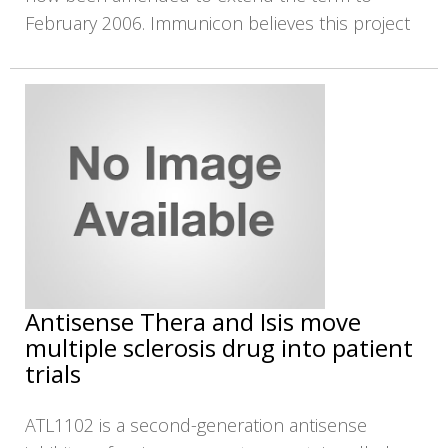
February 2006. Immunicon believes this project
Antisense Thera and Isis move
multiple sclerosis drug into patient
trials
ATL1102 is a second-generation antisense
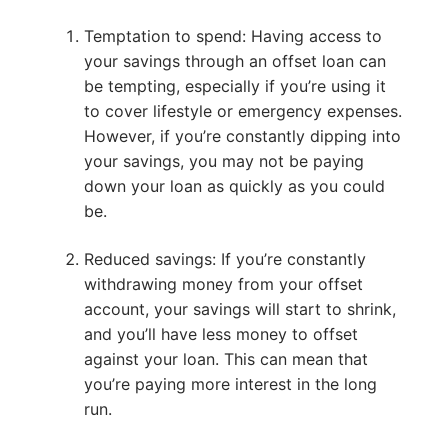
Temptation to spend: Having access to
your savings through an offset loan can
be tempting, especially if you’re using it
to cover lifestyle or emergency expenses.
However, if you’re constantly dipping into
your savings, you may not be paying
down your loan as quickly as you could
be.
Reduced savings: If you’re constantly
withdrawing money from your offset
account, your savings will start to shrink,
and you’ll have less money to offset
against your loan. This can mean that
you’re paying more interest in the long
run.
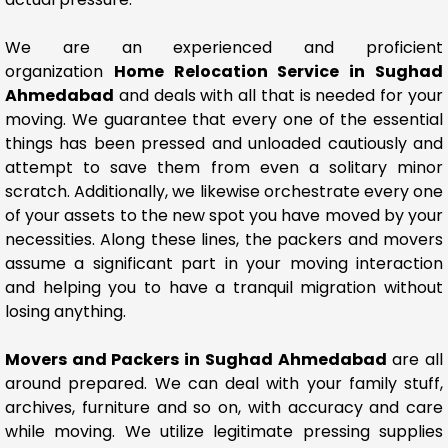
We are an experienced and proficient
organization
Home Relocation Service in Sughad
Ahmedabad
and deals with all that is needed for your
moving. We guarantee that every one of the essential
things has been pressed and unloaded cautiously and
attempt to save them from even a solitary minor
scratch. Additionally, we likewise orchestrate every one
of your assets to the new spot you have moved by your
necessities. Along these lines, the packers and movers
assume a significant part in your moving interaction
and helping you to have a tranquil migration without
losing anything.
Movers and Packers in Sughad Ahmedabad
are all
around prepared. We can deal with your family stuff,
archives, furniture and so on, with accuracy and care
while moving. We utilize legitimate pressing supplies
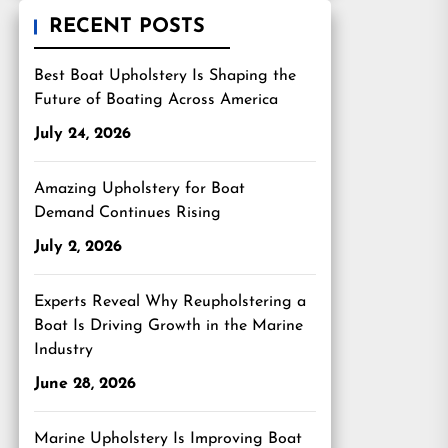
RECENT POSTS
Best Boat Upholstery Is Shaping the
Future of Boating Across America
July 24, 2026
Amazing Upholstery for Boat
Demand Continues Rising
July 2, 2026
Experts Reveal Why Reupholstering a
Boat Is Driving Growth in the Marine
Industry
June 28, 2026
Marine Upholstery Is Improving Boat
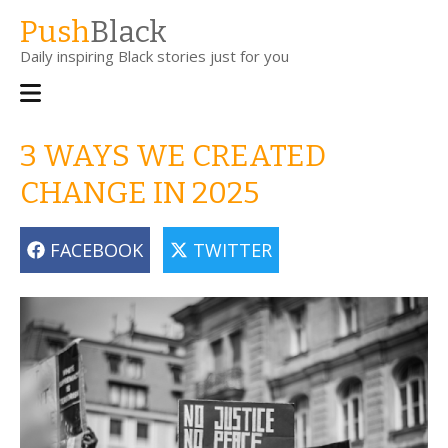
Skip
Push
Black
to
Daily inspiring Black stories just for you
main
content
Main
navigation
3 WAYS WE CREATED
CHANGE IN 2025
FACEBOOK
TWITTER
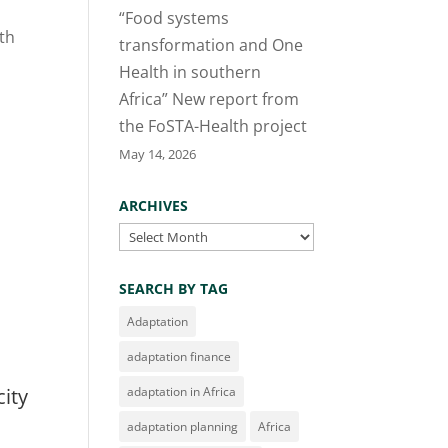
“Food systems
ith
transformation and One
Health in southern
Africa” New report from
the FoSTA-Health project
May 14, 2026
ARCHIVES
Archives
SEARCH BY TAG
Adaptation
adaptation finance
city
adaptation in Africa
adaptation planning
Africa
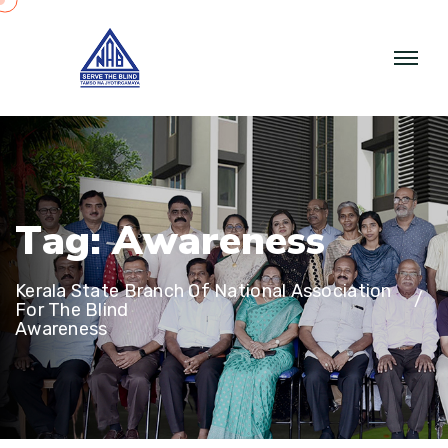
T
a
g
:
A
w
a
r
e
n
e
s
s
Kerala State Branch Of National Association
For The Blind
Awareness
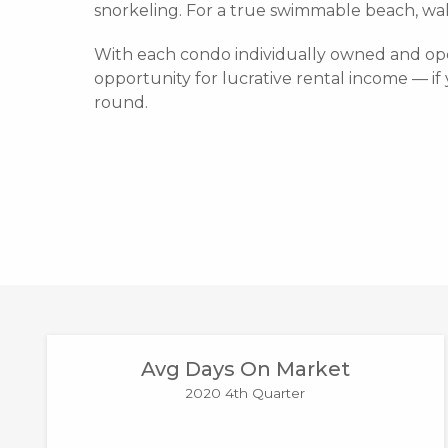
snorkeling. For a true swimmable beach, wa
With each condo individually owned and ope
opportunity for lucrative rental income — if 
round.
Avg Days On Market
2020 4th Quarter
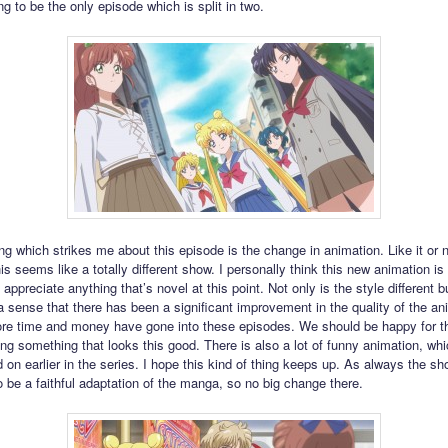
ing to be the only episode which is split in two.
ing which strikes me about this episode is the change in animation. Like it or no
his seems like a totally different show. I personally think this new animation is
 appreciate anything that’s novel at this point. Not only is the style different bu
a sense that there has been a significant improvement in the quality of the an
e time and money have gone into these episodes. We should be happy for the
ng something that looks this good. There is also a lot of funny animation, wh
 on earlier in the series. I hope this kind of thing keeps up. As always the s
o be a faithful adaptation of the manga, so no big change there.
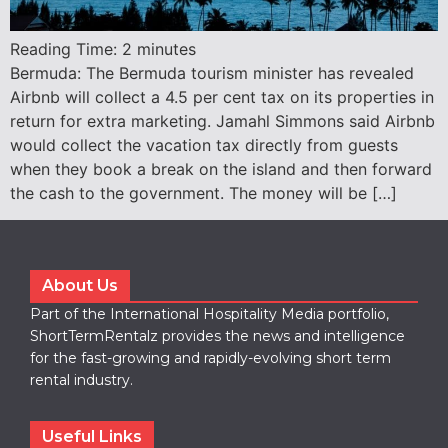
Reading Time:
2
minutes
Bermuda: The Bermuda tourism minister has revealed
Airbnb will collect a 4.5 per cent tax on its properties in
return for extra marketing. Jamahl Simmons said Airbnb
would collect the vacation tax directly from guests
when they book a break on the island and then forward
the cash to the government. The money will be […]
About Us
Part of the International Hospitality Media portfolio,
ShortTermRentalz provides the news and intelligence
for the fast-growing and rapidly-evolving short term
rental industry.
Useful Links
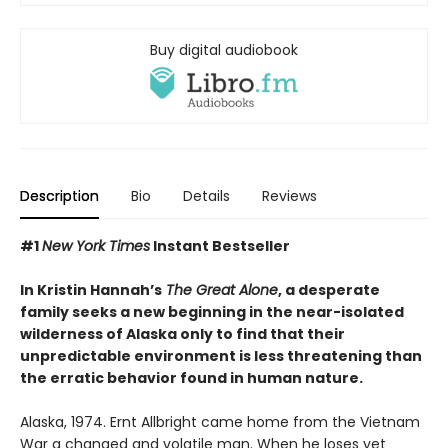
Buy digital audiobook
Description
Bio
Details
Reviews
#1
New York Times
Instant Bestseller
In Kristin Hannah’s
The Great Alone
, a desperate
family seeks a new beginning in the near-isolated
wilderness of Alaska only to find that their
unpredictable environment is less threatening than
the erratic behavior found in human nature.
Alaska, 1974. Ernt Allbright came home from the Vietnam
War a changed and volatile man. When he loses yet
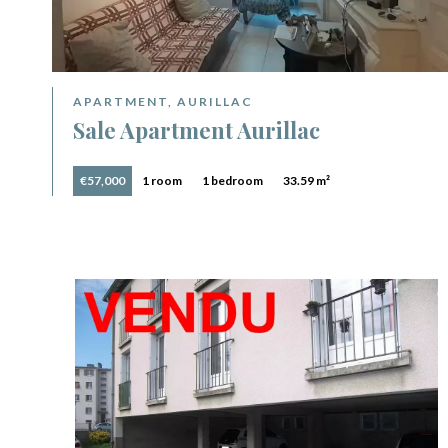
APARTMENT, AURILLAC
Sale Apartment Aurillac
€57,000
1 room
1 bedroom
33.59 m²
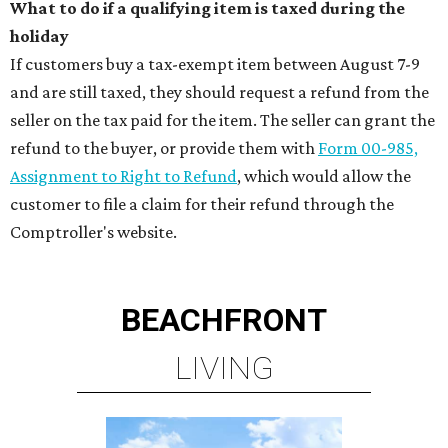
What to do if a qualifying item is taxed during the
holiday
If customers buy a tax-exempt item between August 7-9
and are still taxed, they should request a refund from the
seller on the tax paid for the item. The seller can grant the
refund to the buyer, or provide them with
Form 00-985,
Assignment to Right to Refund
, which would allow the
customer to file a claim for their refund through the
Comptroller's website.
BEACHFRONT
LIVING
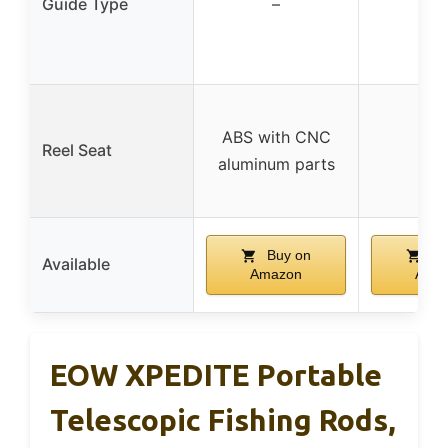
Guide Type
–
–
ABS with CNC
Reel Seat
–
aluminum parts
Buy on
Bu
Available
Amazon
Ama
EOW XPEDITE Portable
Telescopic Fishing Rods,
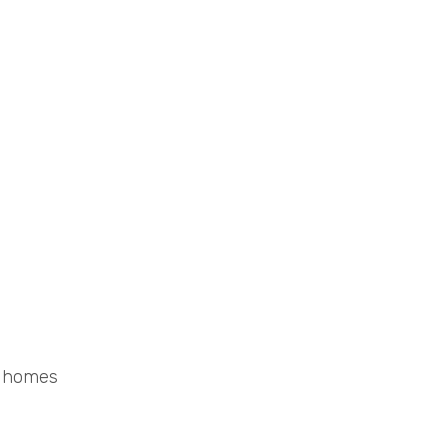
d homes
────────────────────
### [WHAT YOU NEED TO DO]
Filter these records, keeping every line where the word "Ahmedabad" occurs.

### [REPLY]
Ahmedabad
Movers and Packers in Sughad Ahmedabad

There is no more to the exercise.